Astrazeneca plc, faced with what CEO Pascal Soriot recently called "probably the largest patent expiry in the industry as a proportion of the total company," has agreed to pay Daiichi Sankyo Co. Ltd. up to $6.9 billion to jointly develop and commercialize an antibody-drug conjugate (ADC) for the potential treatment of multiple HER2-expressing cancers. The deal for trastuzumab deruxtecan (DS-8201), which could have big benefits for both companies, includes $1.35 billion up front for Daiichi Sankyo. It could also yield a further $5.55 billion in milestone payments to the Tokyo-based big pharma.

A first regulatory submission for the ADC, currently in phase III, is scheduled for the second half of 2019 in advanced or refractory breast cancer.

Daiichi Sankyo shares (TOKYO:4568) climbed 15.9 percent to ¥5,100 (US$46.02) on the news late last week.
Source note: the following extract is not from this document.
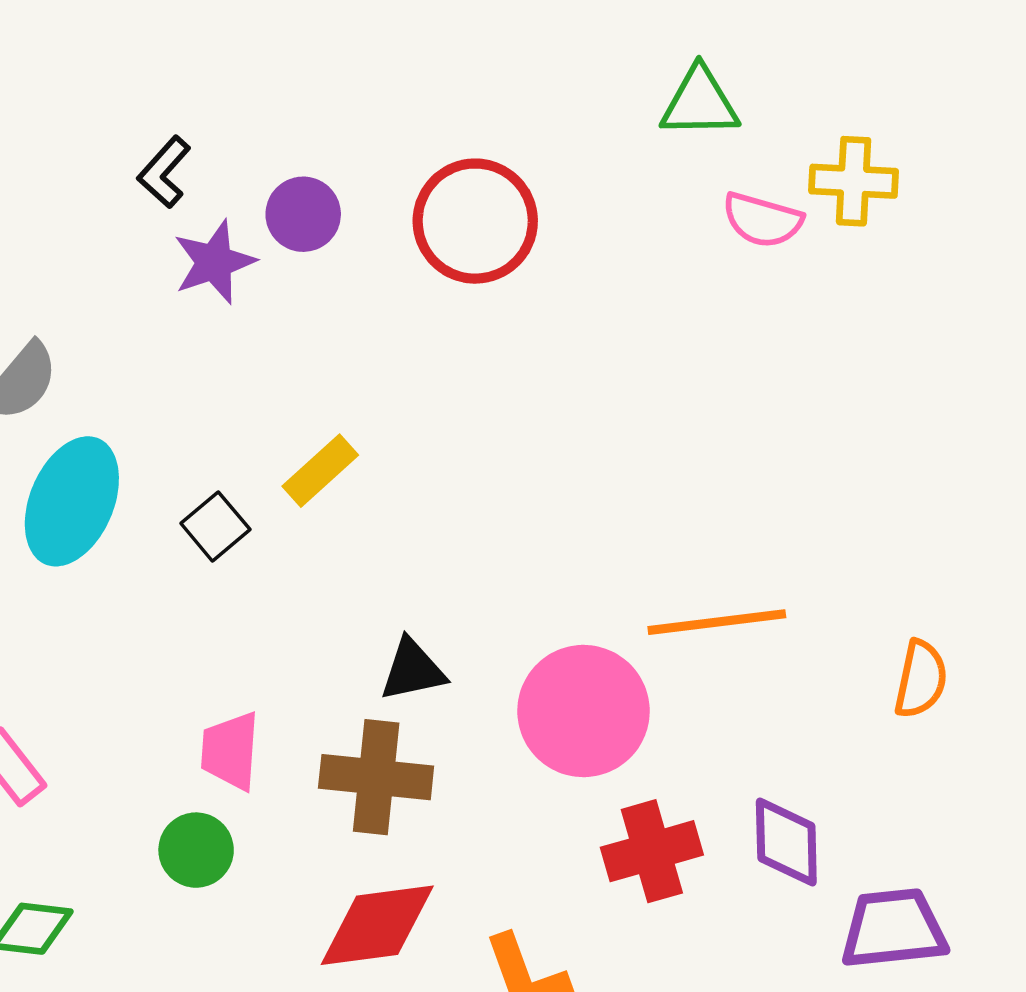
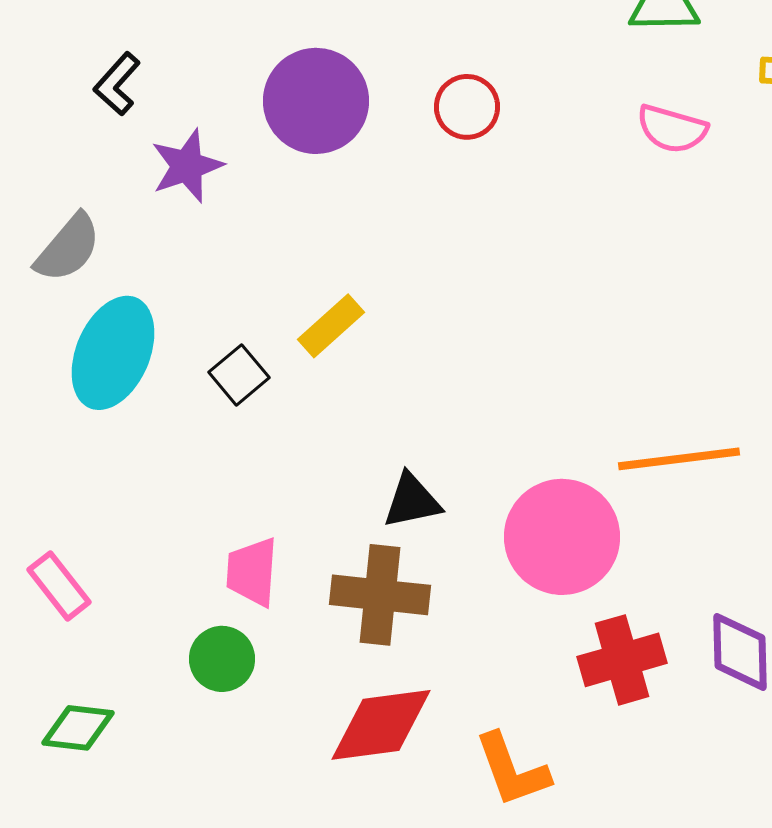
black L-shape: (164, 172) -> (117, 84), moved
purple circle: (303, 214) -> (316, 101), size x1.6
pink semicircle: (762, 220) -> (672, 129), moved
red circle: (475, 221) -> (467, 107), size x0.6
purple star: (214, 262) -> (187, 166), moved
Astrazeneca, which is funding the deal via a $3.5 billion follow-on offering, saw its shares (NYSE:AZN) fall 5.9 percent to $40.43 on Friday.
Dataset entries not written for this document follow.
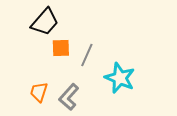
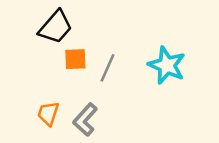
cyan star: (120, 78) -> (167, 65), moved

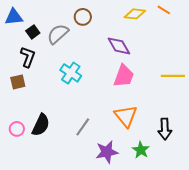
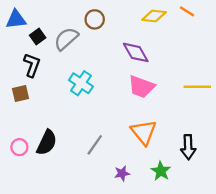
pink trapezoid: (124, 76) -> (141, 87), turned 90
purple star: (107, 152) -> (122, 173), size x0.6

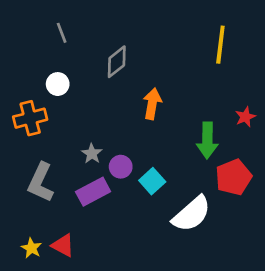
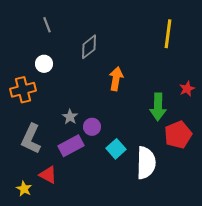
cyan square: (152, 181) -> (116, 149), moved
white semicircle: (192, 214) -> (146, 163), turned -48
red triangle: (63, 245) -> (48, 175), moved

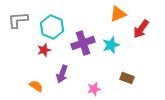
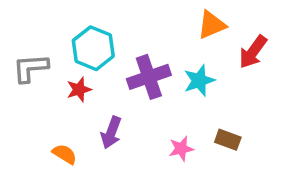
gray L-shape: (18, 20) -> (30, 68), moved
pink star: (94, 89) -> (181, 149), moved

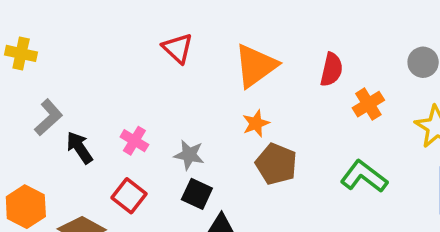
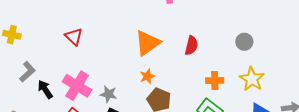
red triangle: (178, 48) -> (74, 37), moved
orange cross: (368, 104) -> (215, 80), moved, turned 30
pink cross: (134, 141) -> (77, 86), size x1.8

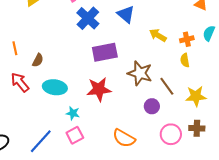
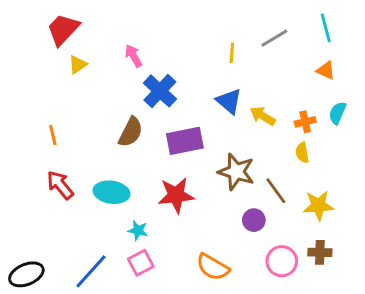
blue triangle: (126, 14) -> (229, 101), moved
brown semicircle: (38, 60) -> (131, 132), moved, size x1.5

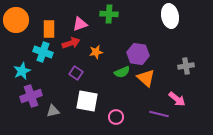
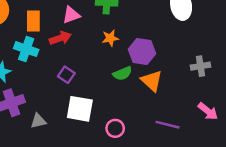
orange star: (96, 52) -> (110, 38), moved
pink arrow: (177, 99) -> (208, 111), moved

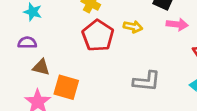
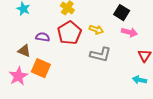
purple semicircle: (27, 43) -> (43, 37), moved
gray L-shape: (147, 81) -> (100, 54), moved

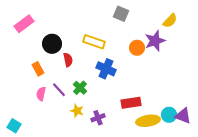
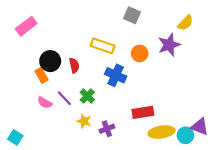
black circle: (52, 44) -> (50, 61), moved
orange circle: (137, 48) -> (140, 53), moved
pink semicircle: (41, 94) -> (45, 103), turned -72
cyan circle: (169, 115) -> (185, 135), moved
If successful, the ADC could offer certain breast cancer patients an alternative to Roche Holding AG's blockbuster ADC, Kadcyla (trastuzumab emtansine). It could also find applications in gastric, non-small-cell lung and colorectal cancers should trials in those indications pan out. (See BioWorld, Oct. 10, 2018.)

Soriot said Friday that Astrazeneca is looking to "maximize the value and utility" of the drug, which he said could be "transformative" not only as a taxane-free treatment of HER2-positive cancers, but also as an avenue to treating HER2-low cancers, which represent a significant segment of breast cancers. The asset also holds the potential to provide a long-term financial benefit to the Cambridge, U.K.-based company, he said, noting an expectation that it will provide growth not only in the near term, "but importantly, strong growth over a long period of time until 2030 and beyond."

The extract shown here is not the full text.